Prompt: Each line in the records that mentions the word "this" needs to be listed.

Record excerpts:
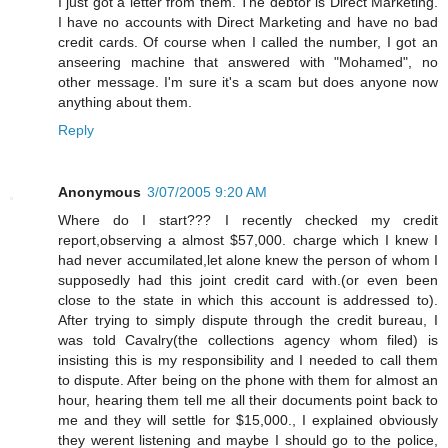
I just got a letter from them. The debtor is Direct Marketing.
I have no accounts with Direct Marketing and have no bad
credit cards. Of course when I called the number, I got an
anseering machine that answered with "Mohamed", no
other message. I'm sure it's a scam but does anyone now
anything about them.
Reply
Anonymous
3/07/2005 9:20 AM
Where do I start??? I recently checked my credit
report,observing a almost $57,000. charge which I knew I
had never accumilated,let alone knew the person of whom I
supposedly had this joint credit card with.(or even been
close to the state in which this account is addressed to).
After trying to simply dispute through the credit bureau, I
was told Cavalry(the collections agency whom filed) is
insisting this is my responsibility and I needed to call them
to dispute. After being on the phone with them for almost an
hour, hearing them tell me all their documents point back to
me and they will settle for $15,000., I explained obviously
they werent listening and maybe I should go to the police,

Reply to the task:
supposedly had this joint credit card with.(or even been
close to the state in which this account is addressed to).
insisting this is my responsibility and I needed to call them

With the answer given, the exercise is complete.